Participants will complete a short CASI in the consenting office in private on their phone (or hard copy if they prefer) immediately after their self-sampling to assess the swabbing experience, including discomfort and pain, using validated questions. Clinic staff will assist individuals with technology limitations. For those who do not show up for their consenting and cytology appointment, a member of the study team will contact them twice to reschedule within 2 months of their original appointment date.

Kit Processing, Cytopathology, and Genotyping Staff will walk the cytology kit to the MCW Tissue Bank who will process the PreservCyt liquid by removing a 0.5 mL aliquot for HPV genotyping. The remaining specimen will be kept in the original vial for cytopathology.

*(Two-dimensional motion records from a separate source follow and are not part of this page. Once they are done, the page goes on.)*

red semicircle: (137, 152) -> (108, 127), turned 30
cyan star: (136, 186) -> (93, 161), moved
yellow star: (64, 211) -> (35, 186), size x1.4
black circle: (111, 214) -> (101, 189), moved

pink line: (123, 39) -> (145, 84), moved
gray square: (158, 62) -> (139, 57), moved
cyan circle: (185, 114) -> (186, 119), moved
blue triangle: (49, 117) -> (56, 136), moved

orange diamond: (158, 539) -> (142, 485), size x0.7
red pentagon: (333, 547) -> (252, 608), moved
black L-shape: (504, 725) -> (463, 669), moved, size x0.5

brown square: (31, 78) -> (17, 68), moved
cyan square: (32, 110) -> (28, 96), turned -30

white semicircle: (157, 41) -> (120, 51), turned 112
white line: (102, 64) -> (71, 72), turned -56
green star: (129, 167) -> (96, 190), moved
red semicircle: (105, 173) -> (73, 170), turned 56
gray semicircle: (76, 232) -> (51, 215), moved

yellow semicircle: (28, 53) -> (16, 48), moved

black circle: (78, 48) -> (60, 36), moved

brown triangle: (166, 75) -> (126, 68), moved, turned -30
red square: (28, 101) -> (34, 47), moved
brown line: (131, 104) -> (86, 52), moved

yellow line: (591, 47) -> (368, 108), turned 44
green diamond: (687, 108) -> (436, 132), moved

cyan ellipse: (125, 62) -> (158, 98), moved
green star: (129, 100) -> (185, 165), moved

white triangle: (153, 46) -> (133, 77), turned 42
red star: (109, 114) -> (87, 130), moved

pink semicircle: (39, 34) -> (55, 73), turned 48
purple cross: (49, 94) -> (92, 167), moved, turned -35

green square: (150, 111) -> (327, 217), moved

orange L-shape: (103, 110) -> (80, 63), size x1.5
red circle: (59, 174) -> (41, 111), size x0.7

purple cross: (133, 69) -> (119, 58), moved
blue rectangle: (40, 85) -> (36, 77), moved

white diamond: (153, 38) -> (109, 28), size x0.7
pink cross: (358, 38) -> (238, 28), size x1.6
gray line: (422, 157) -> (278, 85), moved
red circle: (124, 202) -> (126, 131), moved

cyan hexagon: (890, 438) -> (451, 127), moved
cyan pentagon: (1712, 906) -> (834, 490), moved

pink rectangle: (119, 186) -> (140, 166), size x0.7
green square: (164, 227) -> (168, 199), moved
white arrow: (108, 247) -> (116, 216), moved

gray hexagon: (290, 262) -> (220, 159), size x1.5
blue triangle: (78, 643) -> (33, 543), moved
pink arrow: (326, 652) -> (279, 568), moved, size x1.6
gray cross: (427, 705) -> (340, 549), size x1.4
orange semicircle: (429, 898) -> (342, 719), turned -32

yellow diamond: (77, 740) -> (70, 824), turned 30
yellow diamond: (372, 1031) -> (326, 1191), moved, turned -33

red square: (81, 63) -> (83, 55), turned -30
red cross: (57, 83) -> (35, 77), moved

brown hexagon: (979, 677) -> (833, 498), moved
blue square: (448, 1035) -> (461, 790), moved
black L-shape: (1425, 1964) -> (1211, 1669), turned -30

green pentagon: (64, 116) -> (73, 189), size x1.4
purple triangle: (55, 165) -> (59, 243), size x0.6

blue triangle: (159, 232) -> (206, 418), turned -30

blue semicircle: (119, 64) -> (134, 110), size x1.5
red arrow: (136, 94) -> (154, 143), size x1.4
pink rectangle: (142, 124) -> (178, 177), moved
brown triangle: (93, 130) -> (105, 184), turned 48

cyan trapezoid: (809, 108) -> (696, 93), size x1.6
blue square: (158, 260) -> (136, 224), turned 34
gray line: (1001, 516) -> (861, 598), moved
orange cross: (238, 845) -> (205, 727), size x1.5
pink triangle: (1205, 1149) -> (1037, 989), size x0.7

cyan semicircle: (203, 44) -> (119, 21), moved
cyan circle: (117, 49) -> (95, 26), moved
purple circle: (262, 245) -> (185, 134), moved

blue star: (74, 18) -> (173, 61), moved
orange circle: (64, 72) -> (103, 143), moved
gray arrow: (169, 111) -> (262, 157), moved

The remaining specimen will be delivered to Wisconsin Diagnostic Labs (Milwaukee, Wisconsin) which uses the COBAS 4800 system for cytology reading. Cytology findings will use the Bethesda System with classification as follows: negative for intraepithelial lesions; atypical squamous cells of undetermined significance (ASCUS) or atypical squamous cells, cannot rule out high-grade squamous intraepithelial lesion; low-grade squamous intraepithelial lesion; or high-grade squamous intraepithelial lesion. Reflex HPV testing will be conducted for all abnormal (i.e., ≥ ASCUS) specimens.

Anal cytology is approved for use in anal cancer screening. Thus, individuals will be given the cytopathology results and any HPV reflex testing results through the individual's preferred mode of communication; however, regardless of the result, all individuals will be encouraged to seek medical advice about their results. Currently, there is no FDA approval for anal self-sampling, thus, the cytology results should not be used to guide care or referrals.

The 0.5 mL aliquot will be batch-shipped to the Moffitt Cancer Center for HPV genotyping. Moffitt will extract DNA from the 0.5 mL aliquot (MDx Media Kit, QIAGEN) and then use the SPF10-LiPA25 kit according to the manufacturer's instructions to first test for adequacy of the specimen, defined by the presence of human RNase P, and second to test for HPV DNA, and HPV genotypes.

HPV genotyping results from Moffitt will not be available for several months after the cytology screening since the specimens will be batched shipped only after all 60 individuals complete the screening. In addition, participants with abnormal cytology results will also have HPV reflex testing which would indicate if a high-risk HPV type is detected in the cytology specimen. Thus, the results of the HPV genotyping will not be provided to the participant after genotyping is completed and results are available.

End of Pilot Study Definition An individual is considered to have completed the study if they have completed the post-cytology survey. Those who participated in the pilot study will not be eligible or involved in the parent SOLO study.